1) My first thought is a bit off the topic of HTML5, but I think its  
important nonetheless. I have long wondered whether Unicode should  
have a separate block of characters just for phonemes (independent of  
the the latin script, the International phonetic alphabet, or any  
other phonetic alphabet). Right now, the International Phonetic  
Alphabet dominates Unicode which — despite its name — is a collection  
of graphemes largely from the Latin script that correspond one-to-one  
to each of the linguist identified phonemes. Not only is the IPA latin  
centered in terms of script, but its really an English language  
centered phonetic alphabet as well (in that the mnemonic employed are  
based on the most common English phonetic usage of these letters of  
the alphabet).

Instead, I was thinking we might introduce a separate block of phoneme  
characters that were glyph (even grapheme) independent. For example a  
voiced bilabial plosive is represented by the IPA by a 'p' and in  
unicode as the "Latin Letter P" (U+0070). What I'm suggesting is that  
this phoneme should have its own code assignment separate from a  
"Latin Letter P". Among other things this would facilitate the  
development of other truly international phonetic alphabets (where the  
mnemonic glyph representing the phoneme is drawn from the language of  
the authors and readers of the phonetic alphabet). This would  
represent a departure from the usual Unicode practice of having a  
representative glyph for every character. For these phonemes, the  
glyph would depend entirely on the specification of another standard  
(e.g.: IPA, Americanist phonetic notation, Hebrew Phonetic Alphabet)

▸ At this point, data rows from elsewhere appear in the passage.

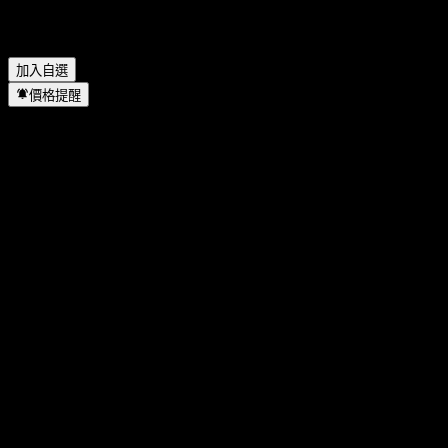
ABHCDXX 位於哪個產業？
▼
HSBC Bank USA N.A. Point to Point CD With Knock Out
ABHCDXX 何時完成拆股？
▼
加入自選
價格提醒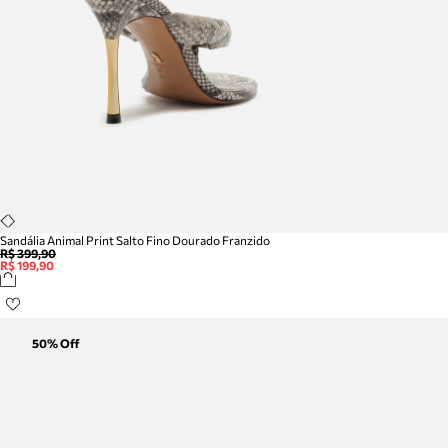
Sandália Animal Print Salto Fino Dourado Franzido
R$ 399,90
R$ 199,90
50
% Off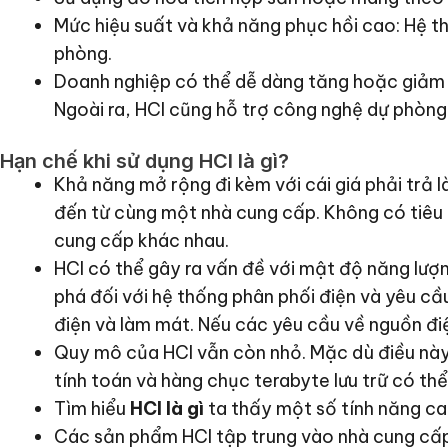
Mức hiệu suất và khả năng phục hồi cao: Hệ th
phòng.
Doanh nghiệp có thể dễ dàng tăng hoặc giảm 
Ngoài ra, HCI cũng hỗ trợ công nghệ dự phòn
Hạn chế khi sử dụng HCI là gì?
Khả năng mở rộng đi kèm với cái giá phải trả l
đến từ cùng một nhà cung cấp. Không có tiêu
cung cấp khác nhau.
HCI có thể gây ra vấn đề với mật độ năng lượn
phá đối với hệ thống phân phối điện và yêu cầ
điện và làm mát. Nếu các yêu cầu về nguồn điệ
Quy mô của HCI vẫn còn nhỏ. Mặc dù điều này k
tính toán và hàng chục terabyte lưu trữ có thể
Tìm hiểu
HCI là gì
ta thấy một số tính năng c
Các sản phẩm HCI tập trung vào nhà cung cấp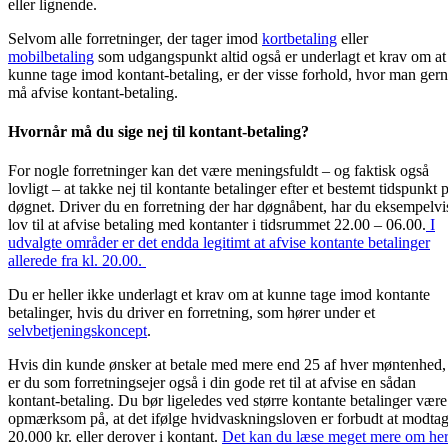
eller lignende.
Selvom alle forretninger, der tager imod
kortbetaling
eller
mobilbetaling
som udgangspunkt altid også er underlagt et krav om at
kunne tage imod kontant-betaling, er der visse forhold, hvor man ger
må afvise kontant-betaling.
Hvornår må du sige nej til kontant-betaling?
For nogle forretninger kan det være meningsfuldt – og faktisk også
lovligt – at takke nej til kontante betalinger efter et bestemt tidspunkt 
døgnet. Driver du en forretning der har døgnåbent, har du eksempelvi
lov til at afvise betaling med kontanter i tidsrummet 22.00 – 06.00.
I
udvalgte områder er det endda legitimt at afvise kontante betalinger
allerede fra kl. 20.00.
Du er heller ikke underlagt et krav om at kunne tage imod kontante
betalinger, hvis du driver en forretning, som hører under et
selvbetjeningskoncept
.
Hvis din kunde ønsker at betale med mere end 25 af hver møntenhed,
er du som forretningsejer også i din gode ret til at afvise en sådan
kontant-betaling. Du bør ligeledes ved større kontante betalinger være
opmærksom på, at det ifølge hvidvaskningsloven er forbudt at modta
20.000 kr. eller derover i kontant.
Det kan du læse meget mere om he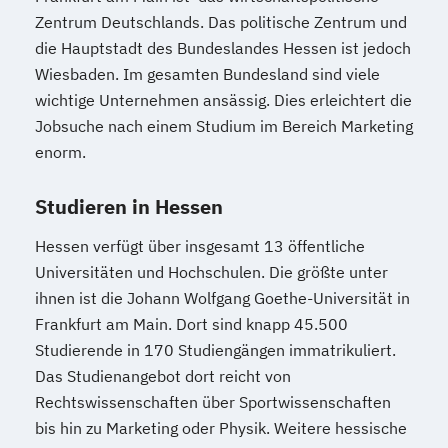
Zentrum Deutschlands. Das politische Zentrum und
die Hauptstadt des Bundeslandes Hessen ist jedoch
Wiesbaden. Im gesamten Bundesland sind viele
wichtige Unternehmen ansässig. Dies erleichtert die
Jobsuche nach einem Studium im Bereich Marketing
enorm.
Studieren in Hessen
Hessen verfügt über insgesamt 13 öffentliche
Universitäten und Hochschulen. Die größte unter
ihnen ist die Johann Wolfgang Goethe-Universität in
Frankfurt am Main. Dort sind knapp 45.500
Studierende in 170 Studiengängen immatrikuliert.
Das Studienangebot dort reicht von
Rechtswissenschaften über Sportwissenschaften
bis hin zu Marketing oder Physik. Weitere hessische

Among other things, I think this would represent a major shift in  
mindset to raise awareness of the importance of aurally centered  
character encoding. Space is quickly running out in the basic  
multilingual plane (BMP) which facilitates character encoding storage  
with only 16 bits for each character (therefore these characters would  
take up 20 to 32 bits of drive storage per character), however, I  
don't think its a major issue because these phoneme characters would  
not be stored as much nor as often as other characters.

2) Second, I think its important to provide authors of semantic HTML  
documents the ability to add pronunciation information for abbreviated  
forms, newly introduced terms, unusual terms, and homographs. While  
CSS might be an appropriate place to control the level of chatter and  
verbosity involving pronunciation (i.e., expanded pronunciation of  
abbreviations or short-form pronunciations of abbreviations), the  
semantically relevant pronunciation belongs in the HTML document itself.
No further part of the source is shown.